Displacement is a keyword of our times of acute uncertainty and upheaval. It names the forced movement of millions in the shadow of mass violence, the evacuation of landscapes under the pressure of ecological breakdown and pollution, and the projection of hostility generated by abstract structures and processes onto figures ‘out of place’ - refugees, migrants, minorities, strangers.

The activity of thinking today seems itself to be increasingly dislocated by the relentless speed of information and the instrumentalization of knowledge by market and security imperatives. The power of critical thought is also damaged by deliberate assaults on academic freedom: the persecution of scholars, the criminalisation of dissent and the systematic destruction of institutions of learning. Long associated with the intellectual migrations of the twentieth century, exile remains a recurring reality today, as thinkers are forced from familiar places and deprived of the environments that sustain critical exchange.

This theme speaks powerfully to the life and work of Zygmunt and Janina Bauman. Both experienced exile and its severing of ties of language, community and place firsthand when, in 1968, they were forced to flee Poland. For Zygmunt, displacement became a prism through which to interpret the ambivalence of modernity; for Janina, the reckoning with experiences of displacement presaged autobiographical inquiry into the dehumanising power of cruelty and the modes of belonging sought by those who navigate life between worlds.

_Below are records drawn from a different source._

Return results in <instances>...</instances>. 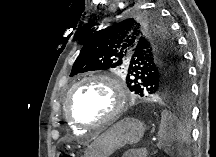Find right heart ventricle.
I'll return each instance as SVG.
<instances>
[{
    "label": "right heart ventricle",
    "mask_w": 216,
    "mask_h": 157,
    "mask_svg": "<svg viewBox=\"0 0 216 157\" xmlns=\"http://www.w3.org/2000/svg\"><path fill=\"white\" fill-rule=\"evenodd\" d=\"M70 127L74 130V131H81V128L71 124Z\"/></svg>",
    "instance_id": "right-heart-ventricle-1"
}]
</instances>
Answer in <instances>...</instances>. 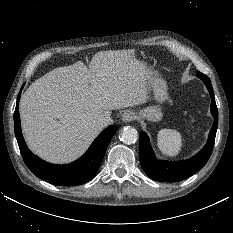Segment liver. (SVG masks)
Wrapping results in <instances>:
<instances>
[{
    "instance_id": "liver-1",
    "label": "liver",
    "mask_w": 233,
    "mask_h": 233,
    "mask_svg": "<svg viewBox=\"0 0 233 233\" xmlns=\"http://www.w3.org/2000/svg\"><path fill=\"white\" fill-rule=\"evenodd\" d=\"M151 73L134 50L100 51L88 67L78 61L53 69L21 96L29 148L52 163L74 161L101 132L100 117L147 102Z\"/></svg>"
}]
</instances>
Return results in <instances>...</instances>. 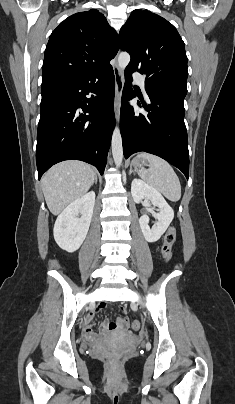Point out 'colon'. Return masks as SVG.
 I'll list each match as a JSON object with an SVG mask.
<instances>
[{
    "label": "colon",
    "instance_id": "1",
    "mask_svg": "<svg viewBox=\"0 0 235 404\" xmlns=\"http://www.w3.org/2000/svg\"><path fill=\"white\" fill-rule=\"evenodd\" d=\"M176 236H177V231L175 226H170L169 229L167 230L165 236H164V242L162 245V255L166 261H170L172 258V247L176 241ZM118 324L121 326H130L133 330H138L139 329V323L134 321L131 324H129V319L127 317L121 318L118 320ZM117 326L115 322H110L108 323V328L113 329ZM111 361L114 360L113 357L109 358Z\"/></svg>",
    "mask_w": 235,
    "mask_h": 404
}]
</instances>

Launching in Spring 2026, Thinking Displacement is a programme of the Bauman Institute, timed to coincide with the centenary of Janina Bauman’s birth and to mark forty years since the publications of her acclaimed memoirs Winter in the Morning, which recounts her experiences as a teenager in the Warsaw ghetto, and A Dream of Belonging,  her vivid retelling of the Bauman family’s 1968 expulsion and their establishment of a home in Leeds.

Running from 2026 to 2030, it will generate new research, publications, and public-facing projects. It will also form the foundation for our inaugural Bauman Memorial Conversations in 2026, consisting of three webinars: on displaced ecologies; on the persecution and displacement of gypsy communities; and on the dehumanisation of refugees and the persistence of the concentrationary universe. Through these conversations, the programme honours the Bauman legacy while confronting the inhuman conditions of our time. It asks what it means to think, write, and act from a position of displacement, and how such thinking might illuminate new possibilities for belonging in an age of profound instability.